About this exercise - Reproduce verbatim all of the data given below, but do not carry over the images.

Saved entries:

----------

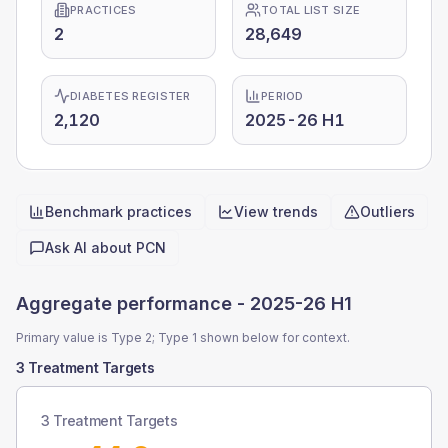
PRACTICES
TOTAL LIST SIZE
2
28,649
DIABETES REGISTER
PERIOD
2,120
2025-26 H1
Benchmark practices
View trends
Outliers
Quick actions
Ask AI about
PCN
Aggregate performance -
2025-26 H1
Primary value is Type 2; Type 1 shown below for context.
3 Treatment Targets
3 Treatment Targets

----------

Task answer -
PRACTICES
TOTAL LIST SIZE
2
28,649
DIABETES REGISTER
PERIOD
2,120
2025-26 H1
Benchmark practices
View trends
Outliers
Quick actions
Ask AI about
PCN
Aggregate performance -
2025-26 H1
Primary value is Type 2; Type 1 shown below for context.
3 Treatment Targets
3 Treatment Targets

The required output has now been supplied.